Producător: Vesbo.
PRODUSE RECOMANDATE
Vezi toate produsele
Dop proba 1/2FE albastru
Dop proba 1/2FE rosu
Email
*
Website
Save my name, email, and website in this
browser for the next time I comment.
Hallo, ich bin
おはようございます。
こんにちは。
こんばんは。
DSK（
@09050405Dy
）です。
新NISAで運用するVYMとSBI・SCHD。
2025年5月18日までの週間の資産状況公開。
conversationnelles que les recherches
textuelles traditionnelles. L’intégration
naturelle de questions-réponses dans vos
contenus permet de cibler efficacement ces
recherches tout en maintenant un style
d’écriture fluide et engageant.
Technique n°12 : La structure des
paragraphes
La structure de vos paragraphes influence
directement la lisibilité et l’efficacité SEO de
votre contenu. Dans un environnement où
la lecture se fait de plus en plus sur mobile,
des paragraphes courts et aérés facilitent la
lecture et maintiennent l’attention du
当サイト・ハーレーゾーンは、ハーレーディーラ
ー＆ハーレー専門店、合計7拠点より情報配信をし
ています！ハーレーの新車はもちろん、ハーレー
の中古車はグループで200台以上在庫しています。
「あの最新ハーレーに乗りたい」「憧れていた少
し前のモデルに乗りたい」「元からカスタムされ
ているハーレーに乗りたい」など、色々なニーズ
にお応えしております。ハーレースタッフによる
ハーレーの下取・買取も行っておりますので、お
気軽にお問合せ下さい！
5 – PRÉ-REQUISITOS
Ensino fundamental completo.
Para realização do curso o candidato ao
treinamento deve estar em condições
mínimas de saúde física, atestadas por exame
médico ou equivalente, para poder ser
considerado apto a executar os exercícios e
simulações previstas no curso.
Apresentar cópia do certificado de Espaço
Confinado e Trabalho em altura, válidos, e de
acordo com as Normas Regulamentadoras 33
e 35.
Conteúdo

────────────────────────────────────────

— Directions for this task —
From the first line of the data above to the line holding "Confinado e Trabalho em altura, válidos, e de", reproduce each line exactly; emit no other lines.

— Response to the task —
Producător: Vesbo.
PRODUSE RECOMANDATE
Vezi toate produsele
Dop proba 1/2FE albastru
Dop proba 1/2FE rosu
Email
*
Website
Save my name, email, and website in this
browser for the next time I comment.
Hallo, ich bin
おはようございます。
こんにちは。
こんばんは。
DSK（
@09050405Dy
）です。
新NISAで運用するVYMとSBI・SCHD。
2025年5月18日までの週間の資産状況公開。
conversationnelles que les recherches
textuelles traditionnelles. L’intégration
naturelle de questions-réponses dans vos
contenus permet de cibler efficacement ces
recherches tout en maintenant un style
d’écriture fluide et engageant.
Technique n°12 : La structure des
paragraphes
La structure de vos paragraphes influence
directement la lisibilité et l’efficacité SEO de
votre contenu. Dans un environnement où
la lecture se fait de plus en plus sur mobile,
des paragraphes courts et aérés facilitent la
lecture et maintiennent l’attention du
当サイト・ハーレーゾーンは、ハーレーディーラ
ー＆ハーレー専門店、合計7拠点より情報配信をし
ています！ハーレーの新車はもちろん、ハーレー
の中古車はグループで200台以上在庫しています。
「あの最新ハーレーに乗りたい」「憧れていた少
し前のモデルに乗りたい」「元からカスタムされ
ているハーレーに乗りたい」など、色々なニーズ
にお応えしております。ハーレースタッフによる
ハーレーの下取・買取も行っておりますので、お
気軽にお問合せ下さい！
5 – PRÉ-REQUISITOS
Ensino fundamental completo.
Para realização do curso o candidato ao
treinamento deve estar em condições
mínimas de saúde física, atestadas por exame
médico ou equivalente, para poder ser
considerado apto a executar os exercícios e
simulações previstas no curso.
Apresentar cópia do certificado de Espaço
Confinado e Trabalho em altura, válidos, e de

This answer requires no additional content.